Он выслушивал пересказы сплетен молча, с той же брезгливой миной, с какой слушал сладкоголосые хоры, воспевавшие его победы. И никто, ни связанные с ним службой соратники, наивно считавшие себя его друзьями, ни его жена, которую он никогда не любил, ни его дети, которых он тоже не любил, потому что они не были его продолжением, а были другими людьми, — никто и представить не мог, о чем же он думает на самом деле.
А думал он — о бессмертии. Думал о незабвенном Фердинанде. Если бы тот был жив, он просто сказал бы ему: «Государь, теперь вы можете ослепить меня или, по крайней мере, повелеть мне возвратиться в шведский плен». И они поняли бы друг друга. Но Фердинанда Третьего уже не было на этом свете, а в существование «того света» ревностный католический воин граф Раймонд Монтекукколи давно не верил.
И еще он думал — о Тюренне. Он думал о Тюренне всегда. Когда он гнал разбитую шведскую армию к берегу Ютландии, когда бросал свои колонны на прорыв турецких позиций, он сражался так яростно и так изобретательно, словно ему противостоял Тюренн. И потому что Тюренна там в действительности не было, его могучие удары, вызывавшие восхищение всех, от простолюдина до императора, для него самого падали в пустоту, не давали облегчения ноющему сердцу.

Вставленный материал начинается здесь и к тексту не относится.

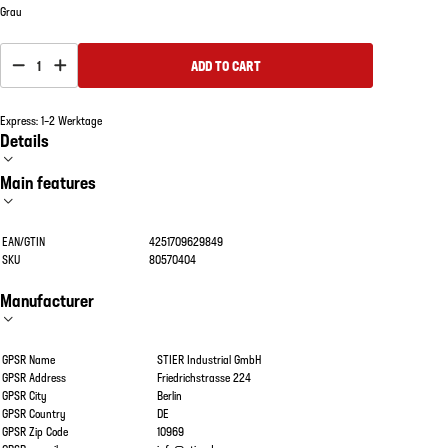
Grau
1
ADD TO CART
Express: 1–2 Werktage
Details
Main features
EAN/GTIN
4251709629849
SKU
80570404
Manufacturer
GPSR Name
STIER Industrial GmbH
GPSR Address
Friedrichstrasse 224
GPSR City
Berlin
GPSR Country
DE
GPSR Zip Code
10969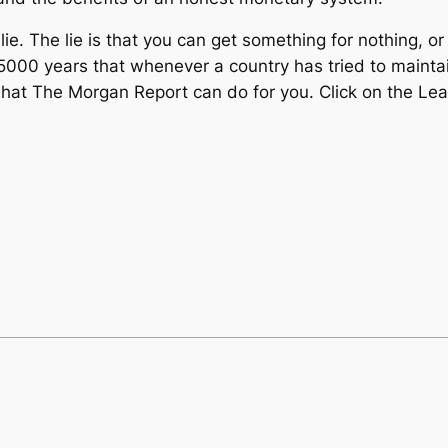
e. The lie is that you can get something for nothing, o
00 years that whenever a country has tried to maintain t
 what The Morgan Report can do for you. Click on the 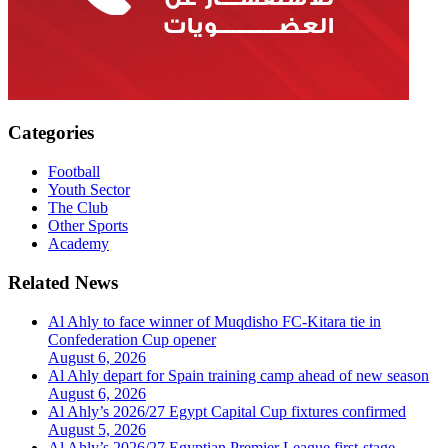
Categories
Football
Youth Sector
The Club
Other Sports
Academy
Related News
Al Ahly to face winner of Muqdisho FC-Kitara tie in
Confederation Cup opener
August 6, 2026
Al Ahly depart for Spain training camp ahead of new season
August 6, 2026
Al Ahly’s 2026/27 Egypt Capital Cup fixtures confirmed
August 5, 2026
Al Ahly’s 2026/27 Egyptian Premier League first-stage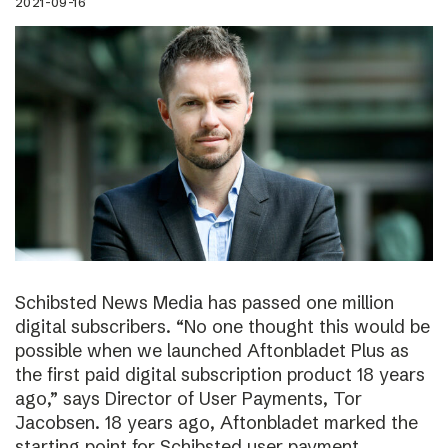
2021-09-16
Schibsted News Media has passed one million
digital subscribers. “No one thought this would be
possible when we launched Aftonbladet Plus as
the first paid digital subscription product 18 years
ago,” says Director of User Payments, Tor
Jacobsen. 18 years ago, Aftonbladet marked the
starting point for Schibsted user payment.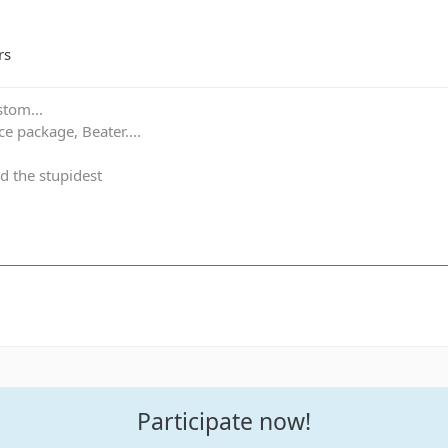
rs
stom...
e package, Beater....
d the stupidest
Participate now!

В чем бы ни обвиняли его злые языки, его никто и никогда не обвинял в трусости. Такое не посмели бы сочинить даже сплетники с самой ядовитой фантазией. О, как бы они взвились, если б узнали о том единственном пороке, который он сам признавал за собою и прятал от всех: суровый фельдмаршал Монтекукколи до отчаяния боялся смерти! Завистники и сплетники ликовали бы, потому что не смогли бы понять сущности его страха: не сама смерть ужасала его, а возможность умереть, не победив Тюренна.
Его иногда занимал вопрос: а что, в свою очередь, думает о нем Тюренн? Тот наверняка не догадывался, какую неутихающую бурю вызвала его давняя, шальная победа под Аугсбургом в душе побежденного им австрийца. Но французский герой не мог не видеть, что в этом тесном мире, где, кажется, ему одному-то не распрямиться в полный рост без того, чтобы упереться в небосвод, теперь появился второй великан. И любое движение одного из них неминуемо задевает другого.
Да, восторжествовать над Тюренном — означало остаться единственным великаном в своем времени и обрести настоящее бессмертие. Вот после этого не жаль было бы погибнуть хоть на следующий день!
Подобно Тюренну, хотя и нисколько не подражая ему, он не захотел возглавить в официальной должности ни военное министерство, ни главный штаб. Но, как во французской армии ни одно решение не могло быть принято без Тюренна, так и во всем, что касалось армии имперской, последнее слово было за фельдмаршалом Монтекукколи.